Varying your position on the bike is a great idea on climbs. By adjusting, you can give your muscles (and your backside) a rest by changing the position of your body relative to the bike. If you find yourself standing for most of the climb, or suffering from back or tendon pain, this might be a sign that you don’t have the best bike fit. A trip to a local fitter (or some online research about bike fit) can reveal some changes that will make your riding, and climbing, more comfortable.
Next time you find yourself on a long climb, try to remind yourself to stand occasionally. If you still keep forgetting, tape a little reminder to your stem!
Your attitude has a lot to do with your performance. Think about all the times you have approached a climb and thought “oh no, I suck at climbing, I am going to get dropped.” This becomes a self-fulfilling prophecy. Chances are, you don’t really suck at climbing, but you’ve never given yourself a chance to prove it.
Instead of negative self-talk, try “psychological skills training” in addition to your time on the bike. By affirming your ability to climb, and visualising yourself climbing well, you can approach climbing with a positive mindset and learn to look forward to the hills. In no time, you’ll turn that frown (or grimace) upside down and be one of those weird few who smile as they punch up the next ascent.
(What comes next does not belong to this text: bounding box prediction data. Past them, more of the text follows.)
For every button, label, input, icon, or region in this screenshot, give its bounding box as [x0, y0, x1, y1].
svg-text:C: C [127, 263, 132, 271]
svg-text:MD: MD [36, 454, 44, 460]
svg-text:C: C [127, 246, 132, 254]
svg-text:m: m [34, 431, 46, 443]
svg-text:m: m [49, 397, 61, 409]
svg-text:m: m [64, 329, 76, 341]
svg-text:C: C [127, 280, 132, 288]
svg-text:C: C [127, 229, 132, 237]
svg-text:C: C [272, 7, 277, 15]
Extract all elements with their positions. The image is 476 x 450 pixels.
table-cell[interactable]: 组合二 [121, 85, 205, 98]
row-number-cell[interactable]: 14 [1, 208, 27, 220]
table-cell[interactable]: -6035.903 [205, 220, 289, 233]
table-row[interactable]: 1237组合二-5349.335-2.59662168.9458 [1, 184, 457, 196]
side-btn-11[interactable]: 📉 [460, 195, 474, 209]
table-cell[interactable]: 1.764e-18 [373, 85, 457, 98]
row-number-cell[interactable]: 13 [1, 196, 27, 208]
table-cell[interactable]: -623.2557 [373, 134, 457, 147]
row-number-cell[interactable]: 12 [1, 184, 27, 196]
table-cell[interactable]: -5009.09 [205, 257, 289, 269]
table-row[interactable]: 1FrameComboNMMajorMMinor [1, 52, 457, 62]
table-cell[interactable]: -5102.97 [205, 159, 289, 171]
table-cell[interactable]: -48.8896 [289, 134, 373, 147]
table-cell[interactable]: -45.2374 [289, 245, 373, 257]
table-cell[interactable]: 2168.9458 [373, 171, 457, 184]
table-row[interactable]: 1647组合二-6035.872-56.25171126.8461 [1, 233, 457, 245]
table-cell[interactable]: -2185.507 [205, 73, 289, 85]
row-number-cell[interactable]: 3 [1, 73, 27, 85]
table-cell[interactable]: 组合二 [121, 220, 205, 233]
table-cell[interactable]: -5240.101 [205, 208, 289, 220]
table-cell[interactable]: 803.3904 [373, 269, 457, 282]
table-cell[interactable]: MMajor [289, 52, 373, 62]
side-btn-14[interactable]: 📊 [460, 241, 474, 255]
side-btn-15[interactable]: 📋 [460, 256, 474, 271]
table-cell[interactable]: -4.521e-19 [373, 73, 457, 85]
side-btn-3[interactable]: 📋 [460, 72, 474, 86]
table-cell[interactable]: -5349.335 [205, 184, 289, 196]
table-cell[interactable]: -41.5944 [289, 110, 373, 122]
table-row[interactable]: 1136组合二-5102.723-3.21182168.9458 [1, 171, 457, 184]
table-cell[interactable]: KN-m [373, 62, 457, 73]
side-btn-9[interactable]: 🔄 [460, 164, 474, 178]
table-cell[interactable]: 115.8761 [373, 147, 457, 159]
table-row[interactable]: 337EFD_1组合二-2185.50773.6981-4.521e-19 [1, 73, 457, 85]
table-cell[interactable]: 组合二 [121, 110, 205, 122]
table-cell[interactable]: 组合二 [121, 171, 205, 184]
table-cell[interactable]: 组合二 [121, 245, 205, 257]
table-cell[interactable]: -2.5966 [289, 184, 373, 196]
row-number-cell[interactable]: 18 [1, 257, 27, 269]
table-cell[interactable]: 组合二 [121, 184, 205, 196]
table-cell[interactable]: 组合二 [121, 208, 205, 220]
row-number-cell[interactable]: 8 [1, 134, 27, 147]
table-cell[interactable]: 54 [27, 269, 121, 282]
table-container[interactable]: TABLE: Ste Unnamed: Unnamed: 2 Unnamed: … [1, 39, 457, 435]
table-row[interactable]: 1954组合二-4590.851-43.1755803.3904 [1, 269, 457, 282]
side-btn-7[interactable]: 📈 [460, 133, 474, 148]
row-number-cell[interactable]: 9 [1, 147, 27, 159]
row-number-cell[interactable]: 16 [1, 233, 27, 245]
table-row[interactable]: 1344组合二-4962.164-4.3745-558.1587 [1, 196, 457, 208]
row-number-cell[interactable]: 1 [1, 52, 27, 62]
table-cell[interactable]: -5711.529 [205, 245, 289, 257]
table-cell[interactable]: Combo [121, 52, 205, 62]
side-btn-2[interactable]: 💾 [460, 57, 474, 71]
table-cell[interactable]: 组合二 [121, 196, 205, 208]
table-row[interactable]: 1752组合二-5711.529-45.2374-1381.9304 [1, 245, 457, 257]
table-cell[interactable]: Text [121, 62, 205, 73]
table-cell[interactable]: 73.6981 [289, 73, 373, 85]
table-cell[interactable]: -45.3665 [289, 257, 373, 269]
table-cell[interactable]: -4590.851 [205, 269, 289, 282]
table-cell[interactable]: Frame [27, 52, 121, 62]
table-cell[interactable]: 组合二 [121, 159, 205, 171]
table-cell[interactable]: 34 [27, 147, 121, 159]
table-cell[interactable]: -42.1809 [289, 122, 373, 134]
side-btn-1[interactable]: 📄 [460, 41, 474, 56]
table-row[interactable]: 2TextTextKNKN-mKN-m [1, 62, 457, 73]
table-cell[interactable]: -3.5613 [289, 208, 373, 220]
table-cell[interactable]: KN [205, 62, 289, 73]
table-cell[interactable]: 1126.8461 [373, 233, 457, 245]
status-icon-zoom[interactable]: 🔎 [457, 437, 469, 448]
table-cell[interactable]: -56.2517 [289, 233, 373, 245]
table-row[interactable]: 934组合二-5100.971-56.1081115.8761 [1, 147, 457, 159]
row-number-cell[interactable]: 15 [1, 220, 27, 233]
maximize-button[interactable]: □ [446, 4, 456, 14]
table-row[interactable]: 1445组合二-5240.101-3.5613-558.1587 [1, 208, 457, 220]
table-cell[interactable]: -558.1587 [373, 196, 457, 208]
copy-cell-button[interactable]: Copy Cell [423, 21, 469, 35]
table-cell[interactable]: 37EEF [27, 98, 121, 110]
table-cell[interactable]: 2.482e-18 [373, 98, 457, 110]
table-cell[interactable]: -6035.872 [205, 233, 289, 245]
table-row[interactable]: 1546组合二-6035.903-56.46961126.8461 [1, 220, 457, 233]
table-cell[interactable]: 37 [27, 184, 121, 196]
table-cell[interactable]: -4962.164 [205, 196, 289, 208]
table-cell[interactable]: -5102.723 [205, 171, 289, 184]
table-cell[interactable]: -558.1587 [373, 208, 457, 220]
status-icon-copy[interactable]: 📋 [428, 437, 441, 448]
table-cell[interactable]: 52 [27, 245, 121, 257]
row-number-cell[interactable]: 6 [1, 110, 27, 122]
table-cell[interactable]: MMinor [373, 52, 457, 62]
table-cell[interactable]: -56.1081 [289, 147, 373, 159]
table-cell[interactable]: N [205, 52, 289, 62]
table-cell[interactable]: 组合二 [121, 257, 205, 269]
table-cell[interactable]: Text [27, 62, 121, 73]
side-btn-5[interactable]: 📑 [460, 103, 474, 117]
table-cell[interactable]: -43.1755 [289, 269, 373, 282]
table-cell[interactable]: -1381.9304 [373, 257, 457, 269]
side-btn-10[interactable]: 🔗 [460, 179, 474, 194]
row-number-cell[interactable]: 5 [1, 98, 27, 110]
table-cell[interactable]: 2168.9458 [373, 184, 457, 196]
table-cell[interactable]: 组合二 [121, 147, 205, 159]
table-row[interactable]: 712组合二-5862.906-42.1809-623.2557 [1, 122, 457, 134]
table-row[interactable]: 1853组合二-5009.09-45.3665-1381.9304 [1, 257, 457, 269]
Climbing is often high-intensity and involves lots of standing on the bike. Neither of these things is fun if you feel like you’re carrying a food baby. Likewise, nothing sucks more than bonking and being faced with a wall of asphalt in front of your tearful eyes as you try to cram gels into your mouth and not topple over as you wobble up a hill. Nutrition is important.
Burke suggests that riders should eat sensibly in the 30 minutes before a big climb and avoid too much fat or protein. “On long climbs, you might find yourself needing to top off carbohydrates during the effort,” he says. “I like to use sports drinks or carbohydrate chews; they get the sugar to the muscles fast without causing GI distress.” Burke aims for about 60g of carbohydrate per hour on hard rides.